靴の下の心理学者
ここでのヒールは、「靴の踵」のこと。人間の足の踵もまた「ヒール」である。というよりも足の踵から、靴の踵をヒールと呼ぶようになったのだろう。
「ヒール」の意味は広い。女性用のハイヒールも「ヒール」と略すことがある。ハイヒールについての名言がひとつある。
「私は誰がハイヒールを発明したのか、知らない。でも世の女性たちは皆、「彼」に感謝してるわ。」
マリリン・モンローの名科白である。

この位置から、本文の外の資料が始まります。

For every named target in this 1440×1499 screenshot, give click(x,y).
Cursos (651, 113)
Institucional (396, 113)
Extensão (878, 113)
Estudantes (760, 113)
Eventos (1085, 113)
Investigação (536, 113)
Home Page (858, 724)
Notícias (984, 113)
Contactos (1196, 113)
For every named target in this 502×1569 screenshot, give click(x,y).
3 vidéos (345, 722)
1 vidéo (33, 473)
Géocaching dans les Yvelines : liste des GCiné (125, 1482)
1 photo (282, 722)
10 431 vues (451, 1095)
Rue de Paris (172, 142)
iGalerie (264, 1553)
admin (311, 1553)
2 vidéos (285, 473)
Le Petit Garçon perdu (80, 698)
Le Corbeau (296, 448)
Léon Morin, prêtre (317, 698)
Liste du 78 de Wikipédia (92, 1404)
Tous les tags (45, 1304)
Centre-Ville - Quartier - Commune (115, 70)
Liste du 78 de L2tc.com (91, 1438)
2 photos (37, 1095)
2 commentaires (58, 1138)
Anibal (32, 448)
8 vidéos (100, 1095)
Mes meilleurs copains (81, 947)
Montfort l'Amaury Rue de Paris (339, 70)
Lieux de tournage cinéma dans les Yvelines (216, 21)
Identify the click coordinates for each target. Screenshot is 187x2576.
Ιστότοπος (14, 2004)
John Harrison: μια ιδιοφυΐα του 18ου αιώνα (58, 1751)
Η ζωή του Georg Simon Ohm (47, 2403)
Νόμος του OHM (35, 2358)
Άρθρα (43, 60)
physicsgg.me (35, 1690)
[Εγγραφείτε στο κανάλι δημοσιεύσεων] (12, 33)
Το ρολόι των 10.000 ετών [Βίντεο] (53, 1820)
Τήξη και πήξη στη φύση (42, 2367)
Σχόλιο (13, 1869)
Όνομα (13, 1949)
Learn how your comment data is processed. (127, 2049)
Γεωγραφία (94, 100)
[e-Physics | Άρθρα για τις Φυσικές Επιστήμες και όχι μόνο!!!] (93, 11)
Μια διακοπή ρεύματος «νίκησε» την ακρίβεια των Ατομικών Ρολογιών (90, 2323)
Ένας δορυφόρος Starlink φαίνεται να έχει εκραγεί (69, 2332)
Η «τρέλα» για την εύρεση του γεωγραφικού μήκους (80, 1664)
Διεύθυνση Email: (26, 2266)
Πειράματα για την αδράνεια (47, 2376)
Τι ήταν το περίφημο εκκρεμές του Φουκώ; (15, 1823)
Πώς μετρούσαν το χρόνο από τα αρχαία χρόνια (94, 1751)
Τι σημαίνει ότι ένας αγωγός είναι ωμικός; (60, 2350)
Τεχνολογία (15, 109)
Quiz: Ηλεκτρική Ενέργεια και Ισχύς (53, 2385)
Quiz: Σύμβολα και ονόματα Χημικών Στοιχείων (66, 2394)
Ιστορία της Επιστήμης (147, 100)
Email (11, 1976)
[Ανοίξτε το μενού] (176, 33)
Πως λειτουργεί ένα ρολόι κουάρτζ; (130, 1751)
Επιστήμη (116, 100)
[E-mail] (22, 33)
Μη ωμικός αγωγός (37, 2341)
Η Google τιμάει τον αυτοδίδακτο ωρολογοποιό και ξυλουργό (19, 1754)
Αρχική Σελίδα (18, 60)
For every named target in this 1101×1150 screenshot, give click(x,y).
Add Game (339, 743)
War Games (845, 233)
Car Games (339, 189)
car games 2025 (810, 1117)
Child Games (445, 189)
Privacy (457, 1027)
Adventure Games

マリリン・モンローがハイヒールの片方だけ少し短くして、モンロー・ウォークを発明したのは、誰もが知っている。
ヒールは、英語。フランス語では「タロン」talon。このタロンもまた、人の踵であり、靴の踵である。アメリカで「タロン」Talon といえば、ファスナーを指すことがある。言葉は、面白い。
マリリン・モンローがハイヒールの発明者を知らないように、紳士靴のヒールの発明者も分かってはいない。
ただ、今日のヒールは十二世紀のペルシャにはじまったと、考えられている。つまり人類の歴史とともに、サンダルやシューズやブーツは数々あった。が、十一世紀以前にはヒールは存在しなかったのである。
ではなぜ、十二世紀のペルシャでヒールが生まれたのか。それは乗馬用の靴に付けられたヒールが最初だったという。馬に乗ることは、鞍に跨ることであり、鞍に跨ることは、鐙(あぶみ)を使うことである。鐙に靴を固定する時、ヒールがあったほうがフィットする。それでヒールが発明されたのであるという。
つまりそもそものヒールは鐙への滑り止めとして誕生したのである。
ペルシャに生まれたヒールがトルコへと伝えられるのは、1350年頃のこと。そしてトルコから、ハンガリーへ。ハンガリーから、ヨーロッパへ。少なくとも1605年にはフランスに伝えられていたという。
1701年に描かれたルイ十四世の肖像画には、はっきりとヒールがあらわれている。それはヤサンテ・リゴーの絵筆になるもので、今はルーヴル美術館所蔵となっている。ルイ十四世は百合の花を刺繍したローブに身を包んでの盛装。胸元には白いレエスのクラヴァット、手には長く細いステッキを持っている。
フランス王の足は白絹のストッキング、そして白い靴。靴の甲には赤いリボン、そしてヒールは赤い革になっている。1701年のフランスにヒールがあったことは間違いがない。「朕は国家なり」の言葉は、赤いヒールから発せられたものなのか。それはともかくルイ十四世の肖像画に見る赤い踵はかなり高い。まさか王にナポレオン・コンプレックスがあったわけでもあるまいが。
ヒールの減り方である程度、その人の歩き方を推し量ることはできる。正しい歩き方なら、左右もヒールが均等に摩滅するからだ。あるいはまた、どんなヒールを選ぶのかによって、その人物の深層心理が窺えたりもする。自分で背が高いと思っている女の人がフラット・ヒールを好むように。
英国王、チャールズ一世( 1633~1649年在位 ) の靴は特別製であったという。以前、足を傷めたことがあって、靴の内側に薄い銅板を配することで、歩きやすくなっていたらしい。このチャールズ一世の特別製の靴も、おそらくはヒール付きであったものと思われる。その時代、英国でのヒールの高さは、約一インチ前後であった。単純にヒールの高さだけを較べるなら、ルイ十四世のほうが優っていたことになる。
「今日から私は自分の靴の甲に、バックルを付けることにした。」
1660年1月22日。サミュエル・ピープスは『日記』にそう書いてある。なぜ、バックルのことをわざわざ書いたのか。おそらくは、「ロゼッタ」 rossette からバックルに替えたと言いたかったのだろう。それ以前には、男も女も靴の甲に「薔薇飾り」をあしらうことがあった。それではあまりに華美だというので、バックルに替えたのだ。このサミュエル・ピープスの靴ももちろん、ヒール付きであったに違いない。
サミュエル・ピープスのバックル・シューズの約三百年後。1963年のロンドンで、ザ・ビートルズの面々が揃って、チェルシー・ブーツを履いた。これが今日のチェルシー・ブーツの発端である。
チェルシー・ブーツは当時の衣裳である、細いテイパード・パンツへの必然であった。そしてチェルシー・ブーツの必然から、そこにはキューバン・ヒールが付けられていたのである。